Task description -
When you reach the line containing "говорити і про", repeat it and every line after it exactly, stopping only at the end of the listing.

(Source material Opens)

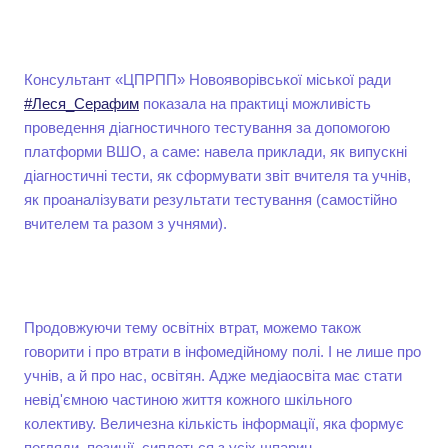
Консультант «ЦПРПП» Новояворівської міської ради
#Леся_Серафим
показала на практиці можливість
проведення діагностичного тестування за допомогою
платформи ВШО, а саме: навела приклади, як випускні
діагностичні тести, як сформувати звіт вчителя та учнів,
як проаналізувати результати тестування (самостійно
вчителем та разом з учнями).
Продовжуючи тему освітніх втрат, можемо також
говорити і про втрати в інфомедійному полі. І не лише про
учнів, а й про нас, освітян. Адже медіаосвіта має стати
невід'ємною частиною життя кожного шкільного
колективу. Величезна кількість інформації, яка формує
погляди, позиції, сиплеться з усіх шпарин.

(Source material Closes)

Your response -
говорити і про втрати в інфомедійному полі. І не лише про
учнів, а й про нас, освітян. Адже медіаосвіта має стати
невід'ємною частиною життя кожного шкільного
колективу. Величезна кількість інформації, яка формує
погляди, позиції, сиплеться з усіх шпарин.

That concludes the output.